Collected data entries:
↓

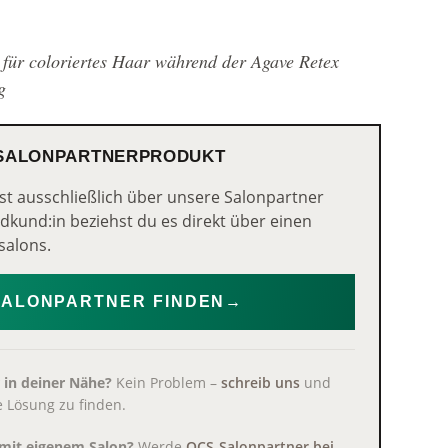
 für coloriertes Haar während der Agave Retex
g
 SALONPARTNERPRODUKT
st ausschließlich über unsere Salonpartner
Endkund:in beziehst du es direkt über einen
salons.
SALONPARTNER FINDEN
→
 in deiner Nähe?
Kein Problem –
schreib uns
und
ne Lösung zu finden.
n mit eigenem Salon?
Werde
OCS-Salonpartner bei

↑
↓

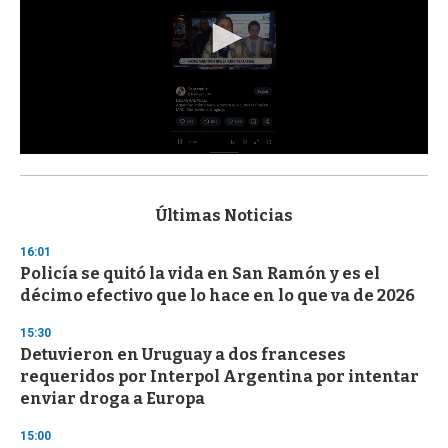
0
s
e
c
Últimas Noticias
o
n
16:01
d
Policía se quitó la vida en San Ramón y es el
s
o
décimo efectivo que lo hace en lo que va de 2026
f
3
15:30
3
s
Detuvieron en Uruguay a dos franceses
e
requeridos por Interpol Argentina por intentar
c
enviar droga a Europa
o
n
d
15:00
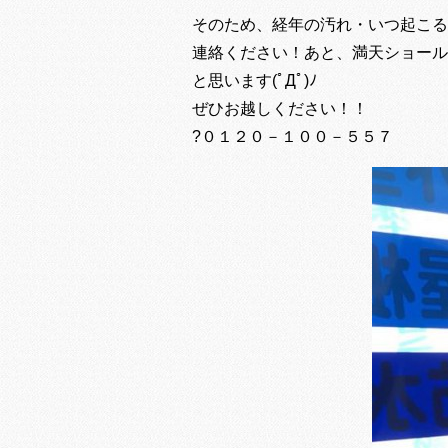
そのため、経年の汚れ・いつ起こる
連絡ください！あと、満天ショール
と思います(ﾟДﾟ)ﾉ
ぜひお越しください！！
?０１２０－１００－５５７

↑

REQUIRED ACTION: Please reproduce, exactly as they appear above, the lines from the line containing "in deiner Nähe?" up to and including the line containing "OCS-Salonpartner bei".

OUTPUT FOR THIS TASK:
 in deiner Nähe?
Kein Problem –
schreib uns
und
ne Lösung zu finden.
n mit eigenem Salon?
Werde
OCS-Salonpartner bei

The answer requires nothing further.